[Start of section]

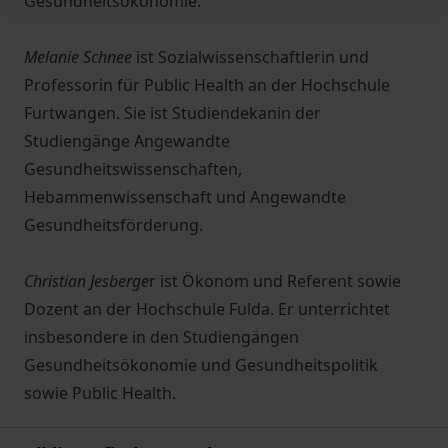
Gesundheitsökonomie.
Melanie Schnee
ist Sozialwissenschaftlerin und
Professorin für Public Health an der Hochschule
Furtwangen. Sie ist Studiendekanin der
Studiengänge Angewandte
Gesundheitswissenschaften,
Hebammenwissenschaft und Angewandte
Gesundheitsförderung.
Christian Jesberge
r ist Ökonom und Referent sowie
Dozent an der Hochschule Fulda. Er unterrichtet
insbesondere in den Studiengängen
Gesundheitsökonomie und Gesundheitspolitik
sowie Public Health.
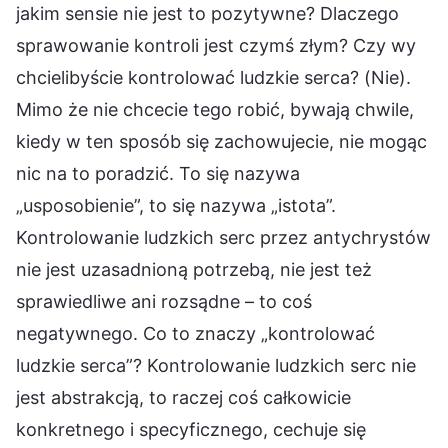
jakim sensie nie jest to pozytywne? Dlaczego
sprawowanie kontroli jest czymś złym? Czy wy
chcielibyście kontrolować ludzkie serca? (Nie).
Mimo że nie chcecie tego robić, bywają chwile,
kiedy w ten sposób się zachowujecie, nie mogąc
nic na to poradzić. To się nazywa
„usposobienie”, to się nazywa „istota”.
Kontrolowanie ludzkich serc przez antychrystów
nie jest uzasadnioną potrzebą, nie jest też
sprawiedliwe ani rozsądne – to coś
negatywnego. Co to znaczy „kontrolować
ludzkie serca”? Kontrolowanie ludzkich serc nie
jest abstrakcją, to raczej coś całkowicie
konkretnego i specyficznego, cechuje się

[End of section]

Work to be completed:
Include both ends. Return the line holding "jest abstrakcją, to raczej coś całkowicie" and all lines after it in the records above, exactly as written.

Written response:
jest abstrakcją, to raczej coś całkowicie
konkretnego i specyficznego, cechuje się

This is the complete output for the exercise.